Suddenly Malin stops talking. She sits there quietly with her hands clenched around her knee.

“And then he did it.”

“Malin,” I say, “sometimes it can be a relief to describe the actual crime in a little more detail. It often feels really uncomfortable, but in the long run it can help you move beyond the rape.”

Malin nods mutely. She doesn’t look like she thinks it’s a good idea.

I explain, “If you don’t want to say anything else about it today, we can come back to it some other time. You don’t need to feel like there’s any kind of pressure.”

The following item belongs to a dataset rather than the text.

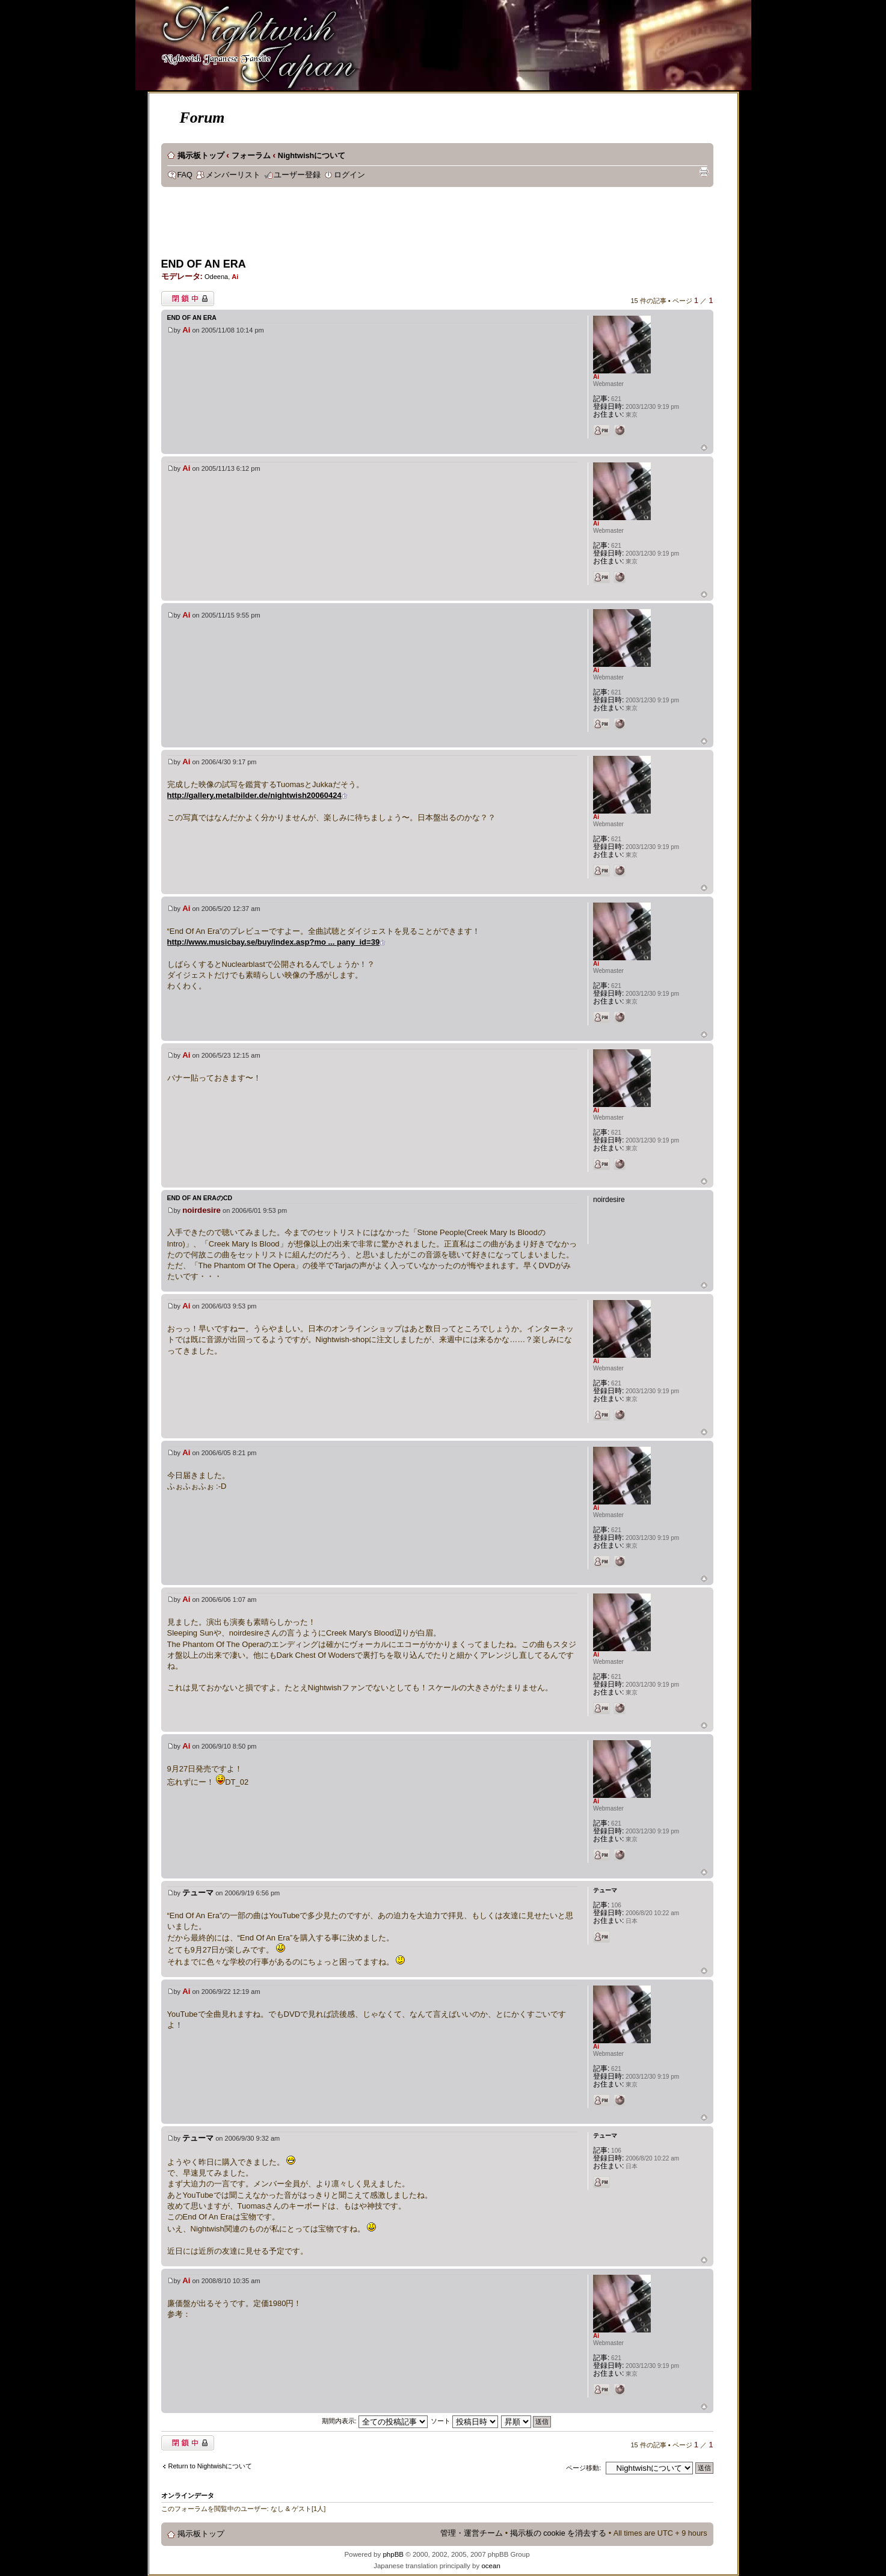  I want to click on FAQ, so click(184, 175).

“No, I want to,” Malin continued. “Talk about it, I mean. The fact that he . . . raped me there, on the floor in the kitchen. He was shouting the whole time too, ‘whore’ and ‘cunt,’ stuff like that. And that’s when it clicked for me, that this was serious, that this was for real. For a while I thought it was just kind of a joke, a prank that was just coming off wrong, maybe. But then . . . even though I got that it was for real, it didn’t feel like I was actually there. It was like he was hitting someone else, someone else’s body. It felt like I was sitting there at that little kitchen table looking down at us lying on the floor, thinking, ‘This doesn’t look good. I wonder if she’s going to get away.’ Like I was some stupid sportscaster. I came to the conclusion that he was strong and fast, and I was . . . drunk and stupid. The odds weren’t very good, you know? Then—I don’t know if this was the assault or something else, some defensive mechanism maybe—but I just got totally passive. Like he could do whatever he wanted with me. And he did.”

Malin’s voice has dropped to a faint, scratchy whisper. Her eyes remain trained on the linoleum floor in front of her.

“He raped me several times, vaginally, anally, hitting me in between rounds, not as much as in the beginning. It was like . . . he was running out of energy. He slapped my face a little now and then, kicked me a little, pulled my hair. But in general he kind of lost interest more and more as time went by. I just lay there in . . . my blood and . . . my own urine and . . . and . . .”

“How long did all this take?” Aina asks in a surprisingly steady voice.

“How long?” Malin seems taken aback by the question. “How long? At least a few hours anyway.”

“A few hours? That’s crazy,” Kattis says, upset.

“What happened? Did you manage to get away?” Sirkka asks cautiously.

“He fell asleep. That shithead fell asleep. Can you believe it?” Malin says. “He fell asleep right there on the kitchen floor and all, and I could just walk away. So I did the normal thing, went home and showered and scrubbed and showered. I tried to get him off my body, out of my body. I reported him to the police four weeks later. By then, obviously, there was no physical evidence left, no visible injuries either, but the police said they had a good case. He had evidently molested some girl six months earlier and the police found . . . what’s it called? Rohypnol at his place. They said that was why he was so aggressive, kept at it for so long. Rohypnol combined with alcohol apparently has that effect.